日銀利上げ見送りについて(感想)
今回利上げを見送ったことは常識的な判断だと多くの方が思うところでしょう。政策判断の基準として参照されるCPIコア指数は政策金利を0.5%に設定した2月以降、直近値の6月まで対前年同月比でデフレとなっています。(http://www.stat.go.jp/data/cpi/sokuhou/tsuki/pdf/zenkoku.pdf)現状の景気動向に大幅な変更がない限り、この状況でどのようなメカニズムで安定したインフレが達成できる状況になるのかが個人的には全く分かりません。

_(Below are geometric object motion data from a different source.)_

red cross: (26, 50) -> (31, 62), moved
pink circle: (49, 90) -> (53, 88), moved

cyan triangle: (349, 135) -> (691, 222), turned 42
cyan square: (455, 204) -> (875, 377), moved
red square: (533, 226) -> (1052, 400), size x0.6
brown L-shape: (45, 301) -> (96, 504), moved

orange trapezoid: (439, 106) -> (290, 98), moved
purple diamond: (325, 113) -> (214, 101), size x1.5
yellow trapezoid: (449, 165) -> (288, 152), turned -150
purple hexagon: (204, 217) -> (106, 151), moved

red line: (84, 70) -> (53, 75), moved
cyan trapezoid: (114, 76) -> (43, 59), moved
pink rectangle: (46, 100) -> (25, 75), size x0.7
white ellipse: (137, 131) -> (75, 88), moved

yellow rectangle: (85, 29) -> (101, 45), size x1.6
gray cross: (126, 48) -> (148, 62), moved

まず日銀は、フォワードルッキングな政策判断の中で頭に描いている物価の見通しで何ヵ月後に安定したインフレ局面に入っていくのか、物価の経路についての見通しがこの5ヶ月間でどのように変化しているのか、もしくは一定であるのかという点についてきちんと説明をすべきでしょう。本日アップされている金融経済月報(基本的見解)では「より長い目で見ると、・・・プラス基調を続けていくと予想される」とあります。問題なのは「より長い目」がどの程度のスパンなのか、それがデータの蓄積に伴ってどのように変化しているのか、もしくは一定と考えられるかということを説得力を持って説明するということでしょう。それこそが、フォワードルッキングな政策判断の意味を市場に認識させる唯一の確実な方法だと思います。

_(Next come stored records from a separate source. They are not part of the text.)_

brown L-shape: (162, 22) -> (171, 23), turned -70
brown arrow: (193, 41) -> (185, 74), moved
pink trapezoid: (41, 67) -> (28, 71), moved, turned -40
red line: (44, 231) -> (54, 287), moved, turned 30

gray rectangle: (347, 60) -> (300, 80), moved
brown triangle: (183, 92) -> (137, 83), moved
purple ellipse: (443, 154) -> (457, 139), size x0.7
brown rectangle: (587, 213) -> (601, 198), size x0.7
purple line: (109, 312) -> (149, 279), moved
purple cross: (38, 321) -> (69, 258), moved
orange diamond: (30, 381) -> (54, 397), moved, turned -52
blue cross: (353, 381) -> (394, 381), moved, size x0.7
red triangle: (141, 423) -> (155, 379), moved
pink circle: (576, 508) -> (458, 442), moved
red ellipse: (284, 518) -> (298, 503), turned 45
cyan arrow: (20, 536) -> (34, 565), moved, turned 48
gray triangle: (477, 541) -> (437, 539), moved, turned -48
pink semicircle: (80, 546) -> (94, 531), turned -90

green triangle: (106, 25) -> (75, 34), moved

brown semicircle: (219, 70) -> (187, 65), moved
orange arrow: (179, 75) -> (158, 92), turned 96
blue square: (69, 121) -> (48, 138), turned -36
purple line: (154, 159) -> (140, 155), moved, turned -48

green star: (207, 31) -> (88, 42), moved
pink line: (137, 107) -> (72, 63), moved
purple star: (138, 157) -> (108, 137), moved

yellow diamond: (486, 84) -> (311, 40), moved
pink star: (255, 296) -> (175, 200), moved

金融経済月報(基本的見解)を読むと、先月(7月)との違いは、為替・株価についての判断です。米国サブプライム問題を契機にして、8月利上げ観測が薄れ今回の判断もそれに沿ったものになったわけです。SNA等からは我が国経済の外需の依存度が高まっているとの結果も得られていますが、円高による輸出への下押し効果や企業への影響がどの程度か、さらには米国、EUの金融政策といったところをどう見込むのかも合わせてきちんと説明して欲しいところです。個人的には、米国のサブプライム問題の収束には3ヶ月〜半年程度の期間が必要でしょう。恐らく今年中に一回はFFレートは利下げするものと見込まれます。*1EUについては利上げ話もあり利下げ話もあると思いますが、現状のレートからさらに自国通貨が高まった場合、ドイツ等の外需だのみの諸国の経済成長が担保されるのかがちょっと良く分かりません。政策協調という意味ではEUが近いうちに利上げするとの観測は利上げを念頭に置いている日銀にとっては好材料でしょうが、貿易面への影響度からすると米国の動向がメインの問題でしょう。
結局個人的な「べき論」としては、日銀は自らが公表した政策判断の原理原則に沿って、消費者物価指数が安定的にプラスになるという状況にならない限り利上げは避けるべきでしょう。日銀ウォッチャー風に言えば、福井総裁在任期間中に利上げはあっても一回、でもそれは米国次第ということではないでしょうか。*2 さてご覧の方々はどのようにお考えでしょうか?
*1:元々僕は利下げアリ論者でして・・・。例えばhttp://d.hatena.ne.jp/econ-econome/20070730の部分とか。大僧正には失礼ですが@@
*2:不謹慎ながら実は2ヶ月前くらいにある方と賭けをしていまして、その方は「福井総裁在任期間中までに政策金利1%達成」を主張され、僕は1%未満を主張して、負けた方が年度末に食事に誘うというお話があるのですが・・・とりあえず僕が有利な状況(笑ですね。